The 48-year-old is a principled man, and he speaks articulately and manages his side with consummate grace. The arrogance that had previously tainted England for many years has waned, and his emphasis on playing expansive, progressive football and his focus on youth integration are commendable features of his management.
During the previous week, his decision to introduce Chelsea’s Callum Hudson-Odoi to the English set-up for the first time furthered his appeal among the Blues faithful. On his debut, the 18-year-old played a pivotal role in scoring England’s fifth goal against the Czech Republic, and during his inaugural international start against Montenegro, he registered an assist, turning provider for Ross Barkley.
A host of current and former Chelsea players have earned their first taste of international football under Southgate’s stewardship, with Hudson-Odoi emulating the achievements of Ruben Loftus-Cheek, Tammy Abraham, Dominic Solanke and Nathaniel Chalobah, in that regard. Most impressively, and the source of burgeoning frustration among supporters of Chelsea, Hudson-Odoi’s first international start happened before the winger started a league game for the FA Cup holders – he has since made his bow against Brighton & Hove Albion.
While recognising the need for caution in entrusting young players, Hudson-Odoi’s performances and the voracious adulation from international teammates and Gareth Southgate himself is a timely indication of the talent and potential that he demonstrates.
The teenager has been restricted to six substitute appearances and one start, amounting to a measly 209 minutes of football, failing to register a single goal contribution. Nonetheless, where the Englishman has received significant first-team involvement for Chelsea, he has thrived. In two FA Cup appearances, he has contributed towards three goals (one scored, two assists), while contributing towards six goals (four scored, two assists) in eight Europa League matches, thereby evidencing the importance of continuous involvement.
Without question, the 18-year-old is a menacing talent, capable of operating on either flank, and his unique dribbling style is immediately recognisable. At his age, he has yet to be suffocated by regressive systems, which enables him to display his raw, untamed talent. His pace and trickery are fundamental strengths, ones that are proving difficult for his opponents to negate.

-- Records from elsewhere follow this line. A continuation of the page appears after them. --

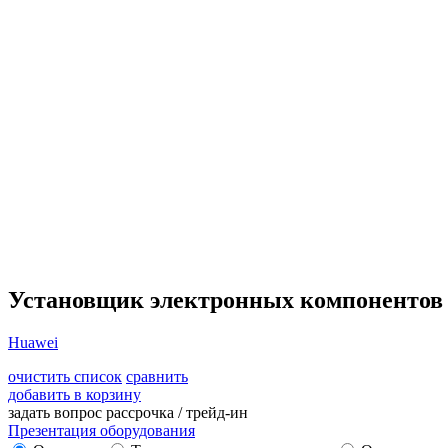
Установщик электронных компоненто
Huawei
очистить список
сравнить
добавить в корзину
задать вопрос
рассрочка / трейд-ин
Презентация оборудования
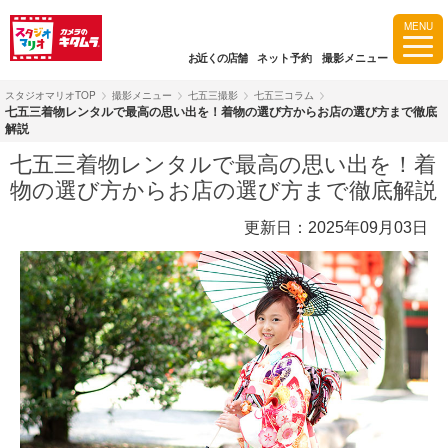
MENU
お近くの店舗
ネット予約
撮影メニュー
スタジオマリオTOP
撮影メニュー
七五三撮影
七五三コラム
七五三着物レンタルで最高の思い出を！着物の選び方からお店の選び方まで徹底
解説
七五三着物レンタルで最高の思い出を！着
物の選び方からお店の選び方まで徹底解説
更新日：2025年09月03日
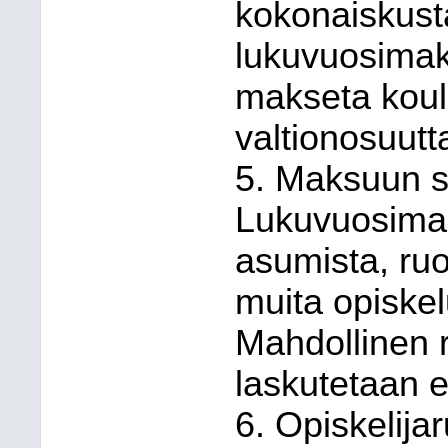
kokonaiskust
lukuvuosimaks
makseta koulu
valtionosuutt
5. Maksuun si
Lukuvuosimaks
asumista, ruo
muita opiskelu
Mahdollinen 
laskutetaan e
6. Opiskelija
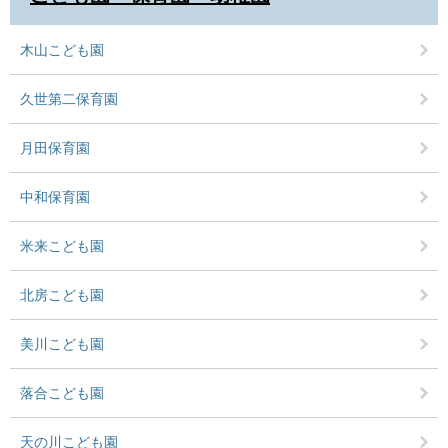
木山こども園
久世第二保育園
月田保育園
中和保育園
米来こども園
北房こども園
美川こども園
落合こども園
天の川こども園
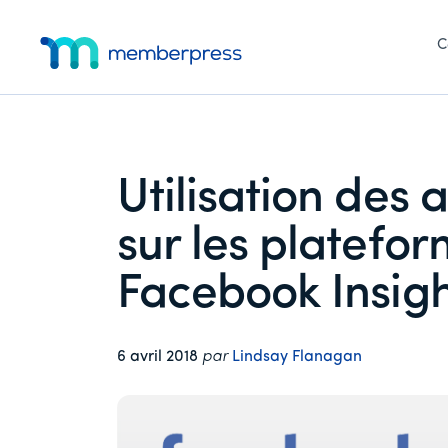
Menu
Skip
Passer
Passer
to
à
au
C
supplémentaire
main
la
pied
MemberPress
Le
content
barre
de
latérale
page
plugin
principale
d'adhésion
WordPress
Utilisation des
tout-
en-
sur les plateform
un
Facebook Insigh
6 avril 2018
par
Lindsay Flanagan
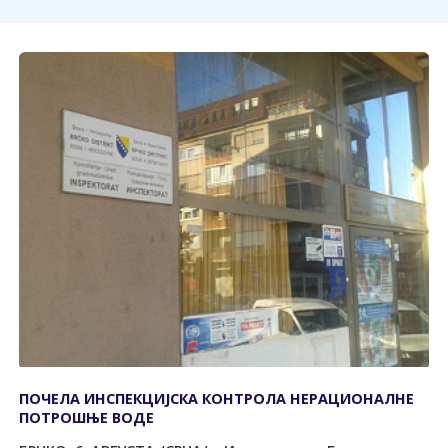
ПОЧЕЛА ИНСПЕКЦИЈСКА КОНTРОЛА НЕРАЦИОНАЛНЕ
ПОTРОШЊЕ ВОДЕ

Now, despite being the subject of intense and persistent Bayern Munich interest; despite being mostly influential whenever he has appeared for Chelsea this season; and despite translating his club form onto the international stage, earning acclaim from Southgate and senior England players alike, he is still overlooked by Maurizio Sarri.

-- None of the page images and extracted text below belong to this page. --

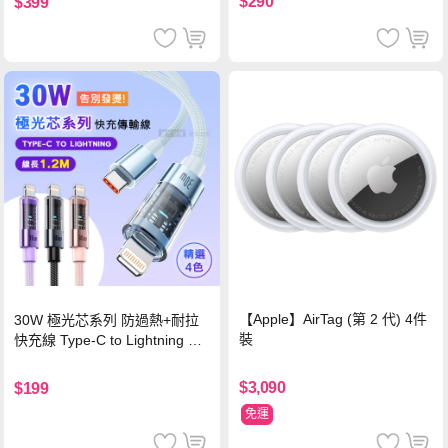
$290
$399
【Apple】AirTag (第 2 代) 4件
30W 極光芯系列 防過熱+耐拉
裝
快充線 Type-C to Lightning 傳
輸充電線(1.2M)黑色
$3,090
$199
免運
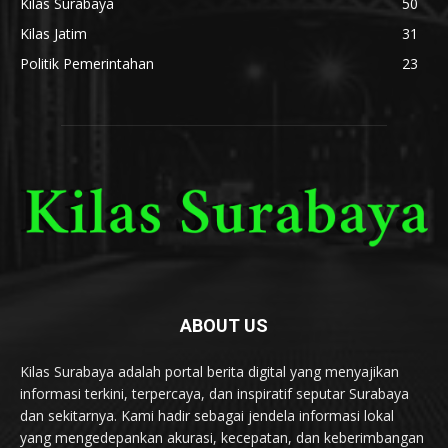
Kilas Surabaya
50
Kilas Jatim
31
Politik Pemerintahan
23
ABOUT US
Kilas Surabaya adalah portal berita digital yang menyajikan
informasi terkini, terpercaya, dan inspiratif seputar Surabaya
dan sekitarnya. Kami hadir sebagai jendela informasi lokal
yang mengedepankan akurasi, kecepatan, dan keberimbangan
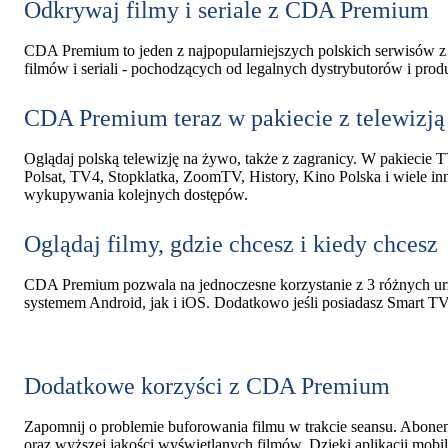
Odkrywaj filmy i seriale z CDA Premium
CDA Premium to jeden z najpopularniejszych polskich serwisów z 
filmów i seriali - pochodzących od legalnych dystrybutorów i prod
CDA Premium teraz w pakiecie z telewizją
Oglądaj polską telewizję na żywo, także z zagranicy. W pakiecie
Polsat, TV4, Stopklatka, ZoomTV, History, Kino Polska i wiele inn
wykupywania kolejnych dostępów.
Oglądaj filmy, gdzie chcesz i kiedy chcesz
CDA Premium pozwala na jednoczesne korzystanie z 3 różnych urzą
systemem Android, jak i iOS. Dodatkowo jeśli posiadasz Smart 
Dodatkowe korzyści z CDA Premium
Zapomnij o problemie buforowania filmu w trakcie seansu. Abonen
oraz wyższej jakości wyświetlanych filmów. Dzięki aplikacji mobil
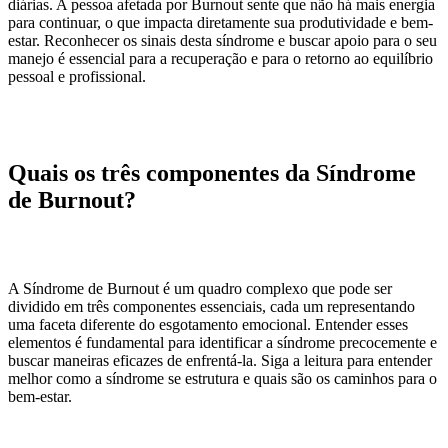
diárias. A pessoa afetada por Burnout sente que não há mais energia
para continuar, o que impacta diretamente sua produtividade e bem-
estar. Reconhecer os sinais desta síndrome e buscar apoio para o seu
manejo é essencial para a recuperação e para o retorno ao equilíbrio
pessoal e profissional.
Quais os três componentes da Síndrome
de Burnout?
A Síndrome de Burnout é um quadro complexo que pode ser
dividido em três componentes essenciais, cada um representando
uma faceta diferente do esgotamento emocional. Entender esses
elementos é fundamental para identificar a síndrome precocemente e
buscar maneiras eficazes de enfrentá-la. Siga a leitura para entender
melhor como a síndrome se estrutura e quais são os caminhos para o
bem-estar.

The Italian’s reluctance to significantly alter his favoured Premier League eleven has been uniformly documented by press and fans, but the inconsistency and indecision that Sarri has shown in his employment of Hudson-Odoi have been somewhat infuriating for Chelsea supporters. At the start of January, the 60-year-old stated that Hudson-Odoi was of comparative quality and importance to Willian and Pedro, “Of course, some times he will be on the bench but the same as Willian and Pedro. I can start to consider him on the same level.”
Despite a marginal increase in the teenager’s resulting involvement, he has only made three starts in domestic competitions since the new year. Even half of his European appearances have been made as a substitute this season, further attesting Sarri’s unwillingness to entrust in his talent.

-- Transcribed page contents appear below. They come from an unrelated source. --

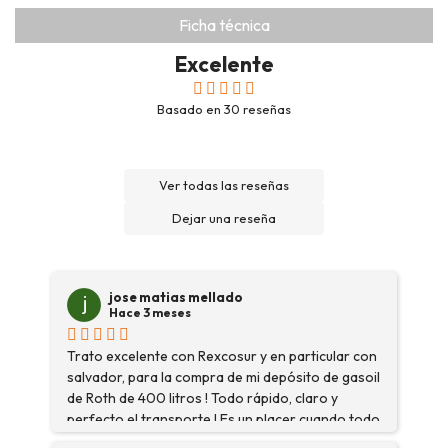
Ficha técnica
Excelente
Basado en
30
reseñas
Ver todas las reseñas
Dejar una reseña
jose matias mellado
Hace 3 meses
Trato excelente con Rexcosur y en particular con
salvador, para la compra de mi depósito de gasoil
de Roth de 400 litros ! Todo rápido, claro y
perfecto el transporte ! Es un placer cuando todo
funciona bien ?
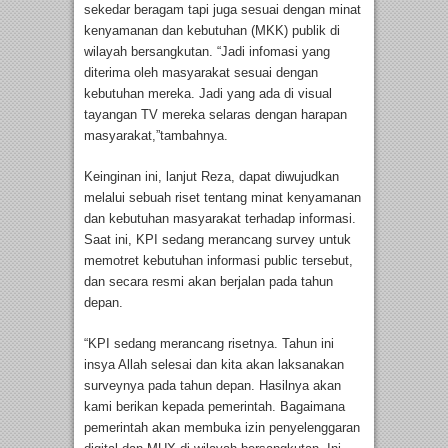
sekedar beragam tapi juga sesuai dengan minat
kenyamanan dan kebutuhan (MKK) publik di
wilayah bersangkutan. “Jadi infomasi yang
diterima oleh masyarakat sesuai dengan
kebutuhan mereka. Jadi yang ada di visual
tayangan TV mereka selaras dengan harapan
masyarakat,”tambahnya.
Keinginan ini, lanjut Reza, dapat diwujudkan
melalui sebuah riset tentang minat kenyamanan
dan kebutuhan masyarakat terhadap informasi.
Saat ini, KPI sedang merancang survey untuk
memotret kebutuhan informasi public tersebut,
dan secara resmi akan berjalan pada tahun
depan.
“KPI sedang merancang risetnya. Tahun ini
insya Allah selesai dan kita akan laksanakan
surveynya pada tahun depan. Hasilnya akan
kami berikan kepada pemerintah. Bagaimana
pemerintah akan membuka izin penyelenggaran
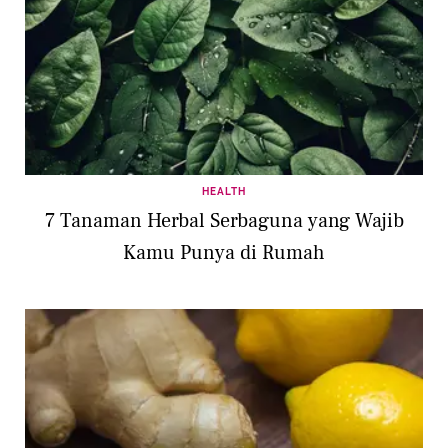
HEALTH
7 Tanaman Herbal Serbaguna yang Wajib
Kamu Punya di Rumah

As Jadon Sancho, Reiss Nelson, Matthew Smith and many others can attest, young players need regularity and support.
Regular involvement breeds confidence, which in turn, facilitates development. It’s particularly difficult to recall a player to emerge from Chelsea’s academy to demonstrate such self-confidence and excitement. With the impending transfer ban, the Blues should consider Hudson-Odoi as a player of utmost significance, especially due to rumoured interest from European clubs. A player to mould the team around, a prospective heir to Eden Hazard; not a pondered afterthought.
Unfortunately, from Chelsea’s perspective at least, Sarri is far too stubborn and narrow-minded for his own good. His treatment of Gary Cahill, Victor Moses and Danny Drinkwater to name but a few have shown his capacity to alienate players. Also, limiting Ethan Ampadu to a mere five appearances this season is demonstrative of his distrust in young talents.
In most circumstances, the happenings of the previous week should serve as an ideal foundation for Hudson-Odoi to expedite his development and demonstrate his significance to his club. However, given Sarri’s pronounced stubbornness, it’s improbable that Hudson-Odoi’s international displays and his recent outing against Brighton will markedly alter his fortunes at Chelsea.
Unless, of course, Sarri finally comes to his senses.